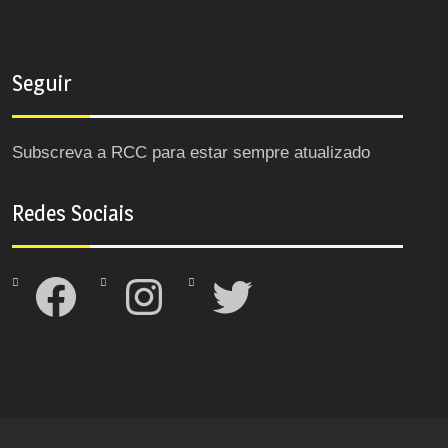
Seguir
Subscreva a RCC para estar sempre atualizado
Redes Sociais
Facebook
Instagram
Twitter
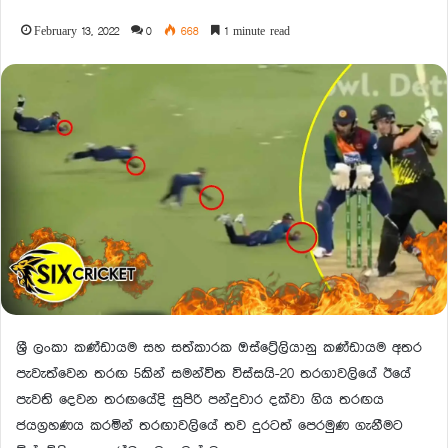
February 13, 2022
0
668
1 minute read
ශ්‍රී ලංකා කණ්ඩායම සහ සත්කාරක ඔස්ට්‍රේලියානු කණ්ඩායම අතර
පැවැත්වෙන තරඟ 5කින් සමන්විත විස්සයි-20 තරගාවලියේ ඊයේ
පැවති දෙවන තරඟයේදි සුපිරි පන්දුවාර දක්වා ගිය තරඟය
ජයග්‍රහණය කරමින් තරඟාවලියේ තව දුරටත් පෙරමුණ ගැනීමට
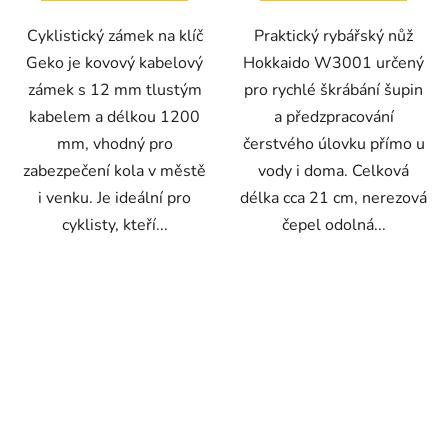
Cyklistický zámek na klíč
Praktický rybářský nůž
Geko je kovový kabelový
Hokkaido W3001 určený
zámek s 12 mm tlustým
pro rychlé škrábání šupin
kabelem a délkou 1200
a předzpracování
mm, vhodný pro
čerstvého úlovku přímo u
zabezpečení kola v městě
vody i doma. Celková
i venku. Je ideální pro
délka cca 21 cm, nerezová
cyklisty, kteří...
čepel odolná...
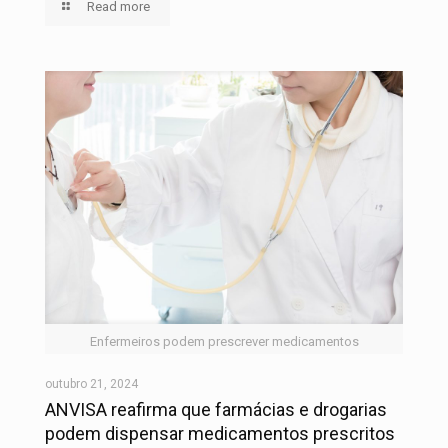
Read more
Enfermeiros podem prescrever medicamentos
outubro 21, 2024
ANVISA reafirma que farmácias e drogarias
podem dispensar medicamentos prescritos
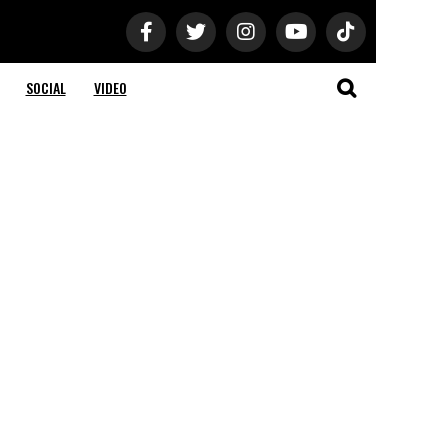
SOCIAL
VIDEO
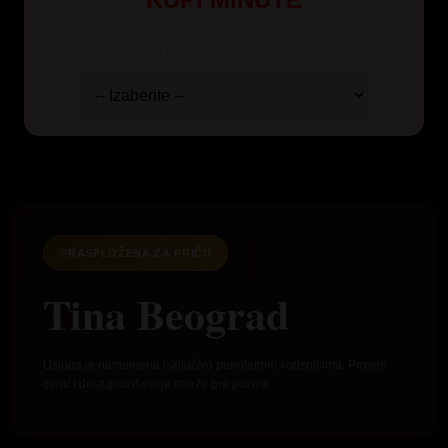
Odaberite paket:
RASPLOŽENA ZA PRIČU
Tina Beograd
Usluga je namenjena isključivo punoletnim korisnicima. Proveri
cenu i dostupnost svoje mreže pre poziva.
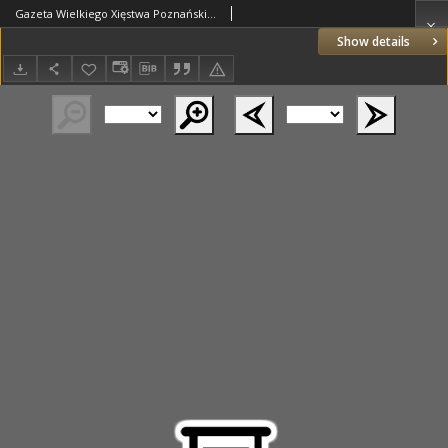
Gazeta Wielkiego Xięstwa Poznańskiego 1825.07.23 Nr59
Show details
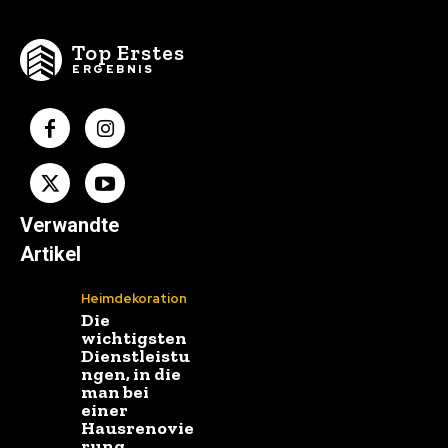
Top Erstes
ERGEBNIS
Verwandte
Artikel
Heimdekoration
Die
wichtigsten
Dienstleistu
ngen, in die
man bei
einer
Hausrenovie
rung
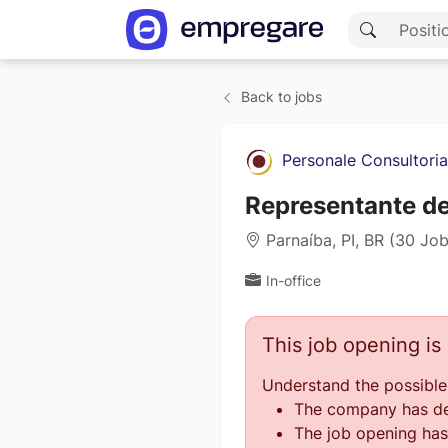
Back to jobs
Personale Consultoria
Representante de
Parnaíba, PI, BR (30 Jo
In-office
This job opening i
Understand the possible
The company has des
The job opening has 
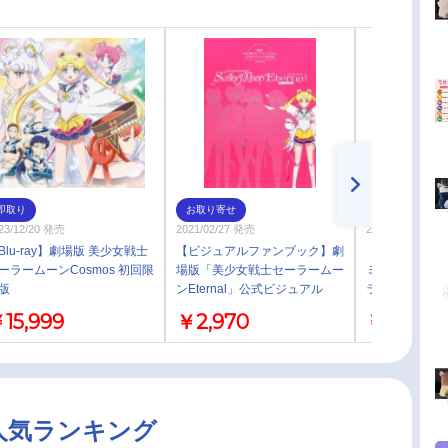
即取り
お取り寄せ
お取り寄せ
23/12/20 発売
2021/02/27 発売
2024/12/25 発売
Blu-ray】劇場版 美少女戦士
【ビジュアルファンブック】劇
【Blu-ray】乃
ーラームーンCosmos 初回限
場版「美少女戦士セーラームー
ミュージカル 
版
ンEternal」公式ビジュアル
ラームーン 202
BOOK
15,999
￥2,970
￥13,200
人気ランキング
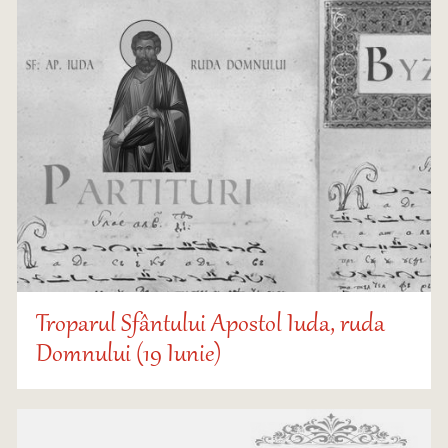
Troparul Sfântului Apostol Iuda, ruda
Domnului (19 Iunie)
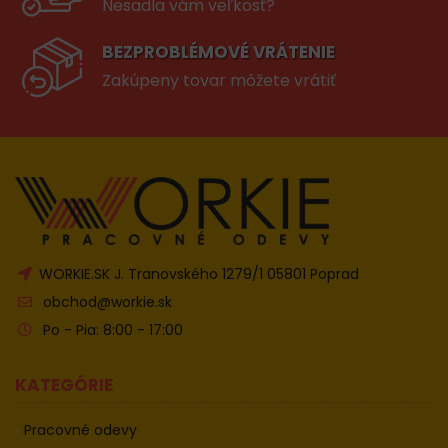
Nesadla vám veľkosť?
BEZPROBLÉMOVÉ VRÁTENIE
Zakúpeny tovar môžete vrátiť
WORKIE.SK J. Tranovského 1279/1 05801 Poprad
obchod@workie.sk
Po - Pia: 8:00 - 17:00
KATEGÓRIE
Pracovné odevy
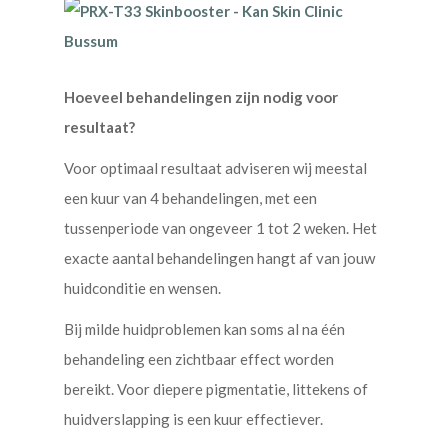
Hoeveel behandelingen zijn nodig voor
resultaat?
Voor optimaal resultaat adviseren wij meestal
een kuur van 4 behandelingen, met een
tussenperiode van ongeveer 1 tot 2 weken. Het
exacte aantal behandelingen hangt af van jouw
huidconditie en wensen.
Bij milde huidproblemen kan soms al na één
behandeling een zichtbaar effect worden
bereikt. Voor diepere pigmentatie, littekens of
huidverslapping is een kuur effectiever.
=-=-=-=-=
-- Aim of the exercise --
Examine the data above and state how many of its lines contain the word "kuur", with no further remarks.

-- Exercise solution --
2